Robotic-assisted orthopedic surgical technologies begin a promising resurgence following a year of stunted growth.
According to Persistence Market Research, the orthopedic robotics surgical market reached a valuation of about $1 billion in 2018. The firm predicts that the market will expand to account for over $4.1 billion by the end of 2029. Increasing emphasis on value-based outcomes and reduced cost of hospital stays continue to propel the market. The desire to automate also exists for both medical manufacturing and clinical applications. Orthopedic surgical robots fulfill this need while performing surgery.
Further, rising cases of ailments like meniscus tears, ligament ruptures, knee and hip fractures, rheumatoid arthritis, and osteoarthritis continue to fuel the need for robotic or computer-assisted surgical solutions.
“Orthopedic robotics have reached an inflection point in the adoption curve and are here to stay,” commented Elise Wolf, GM of digital surgery and robotics and VP of quality control for SmartTRAK, an Irvine, Calif.-based medical device business intelligence solution that networks an entire organization with real-time market data and analysis. “Orthopedic and spinal implant companies with robotic systems have achieved above-market growth assisted by implant pull-through associated with the robot.”
The SARS-CoV-2 pandemic stifled pretty much every medtech sector to some degree, with the exception of diagnostic tests, ventilator technologies, and personal protective equipment.
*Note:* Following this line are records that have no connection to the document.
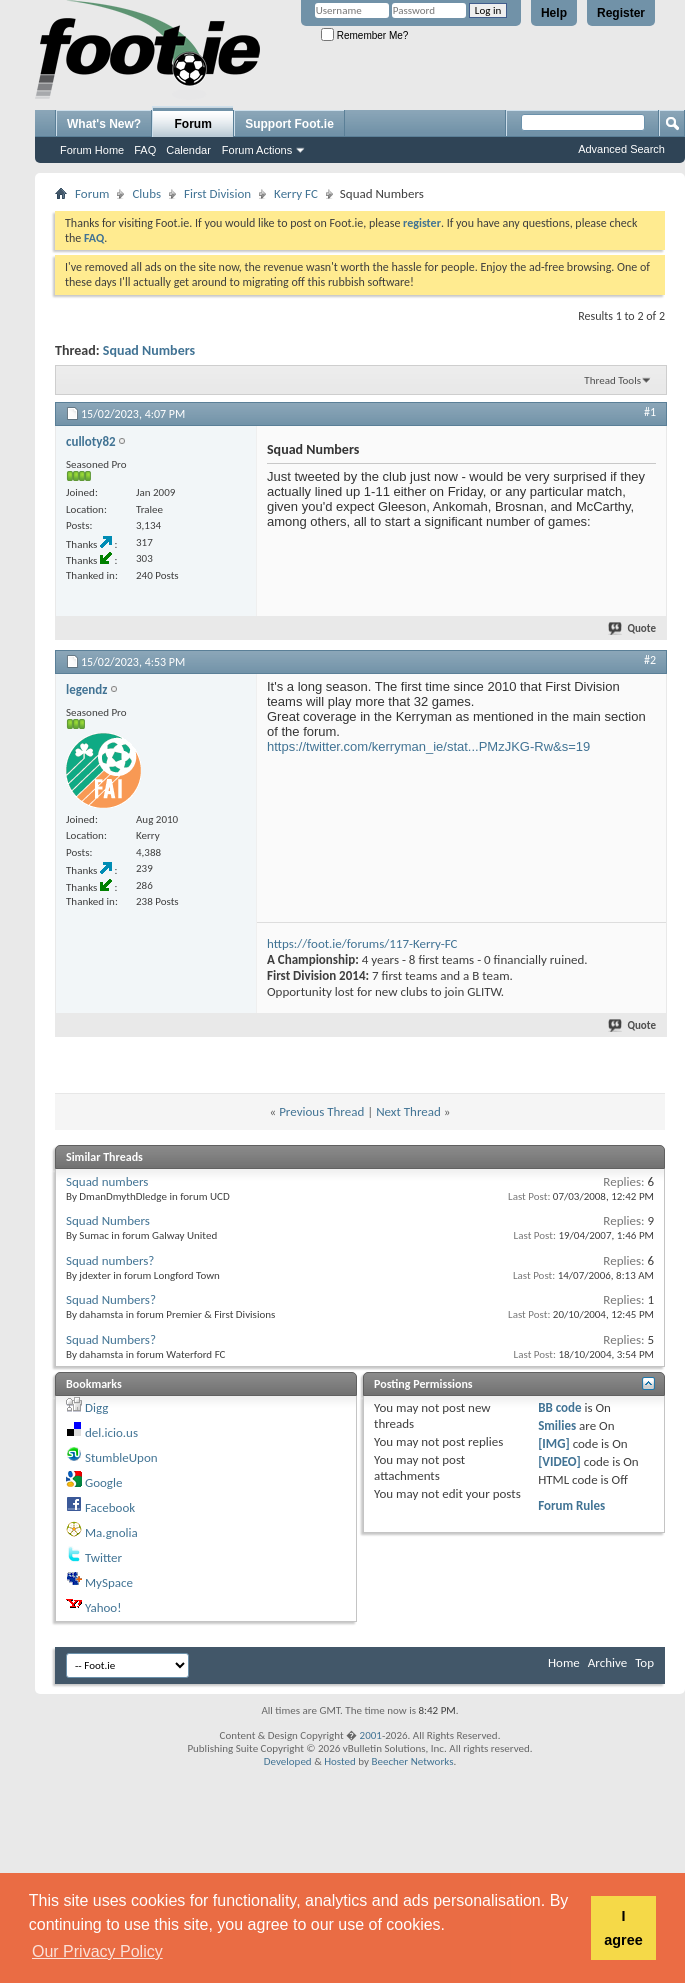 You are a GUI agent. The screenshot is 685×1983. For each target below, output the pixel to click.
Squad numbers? (110, 1260)
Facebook (110, 1507)
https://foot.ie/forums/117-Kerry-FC (362, 943)
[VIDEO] (559, 1461)
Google (103, 1482)
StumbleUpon (121, 1457)
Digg (96, 1407)
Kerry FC (296, 193)
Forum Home (92, 150)
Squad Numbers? (111, 1299)
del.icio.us (111, 1432)
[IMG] (554, 1443)
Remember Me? (364, 35)
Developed (288, 1761)
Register (621, 13)
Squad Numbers (149, 350)
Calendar (188, 150)
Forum (193, 124)
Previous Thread (321, 1111)
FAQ (145, 150)
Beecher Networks (412, 1761)
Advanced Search (621, 149)
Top (644, 1662)
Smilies (557, 1425)
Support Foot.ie (289, 124)
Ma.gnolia (111, 1532)
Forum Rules (571, 1505)
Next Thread (408, 1111)
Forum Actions (257, 150)
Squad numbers (107, 1181)
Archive (607, 1662)
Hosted (340, 1761)
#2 (650, 660)
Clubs (146, 193)
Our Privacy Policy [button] (97, 1951)
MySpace (109, 1582)
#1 (650, 412)
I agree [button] (623, 1928)
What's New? (104, 124)
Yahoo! (103, 1607)
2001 (371, 1735)
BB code (559, 1407)
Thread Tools (612, 380)
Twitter (103, 1557)
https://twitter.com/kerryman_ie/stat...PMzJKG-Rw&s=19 (428, 746)
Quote (633, 628)
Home (564, 1662)
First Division (217, 193)
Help (554, 13)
Orthopedics was hit hardest because the sector is largely comprised of elective surgeries. Global orthopedic firms saw revenue loss percentages in the double-digits in 2020: Zimmer Biomet and Smith+Nephew dropped 12 percent from the previous year, and NuVasive fell 10 percent. According to Research and Markets, about 28 million surgeries were called off around the world during the pandemic’s duration thus far. Accordingly, the procedural decline led to deterioration in surgical robotics sales.
“Robot placements across orthopedics and spine were achieving record placements prior to COVID-19,” said Wolf. “As more lucrative elective recon and spine procedures were postponed due to the pandemic, hospitals faced significant budget constraints limiting capital equipment (robotic and navigation) sales. The most successful companies have adapted their business models to place systems in exchange for long-term minimum implant commitments. Based on Q4 2020 earnings calls, companies have seen a promising procedural resurgence and a swing back to more hospital capital equipment sales.”
There is indeed hope for the sector to reignite. A global decline in COVID-19 cases, decreasing virus-related hospitalizations, and acceleration of the vaccine rollout have given much-needed optimism. According to Medtronic CFO Karen Parkhill, more hospitals invested in capital equipment, and the firm achieved record numbers of Mazor robot sales in its Q3 fiscal year 2021, and near-record sales of navigation and O-arm imaging systems. “At this stage, our capital sales are, at least last quarter, back up to pre-COVID levels,” Parkhill said in a Cowen Healthcare conference call. “While we think one quarter is not necessarily a trend yet, we’re encouraged by what we saw.”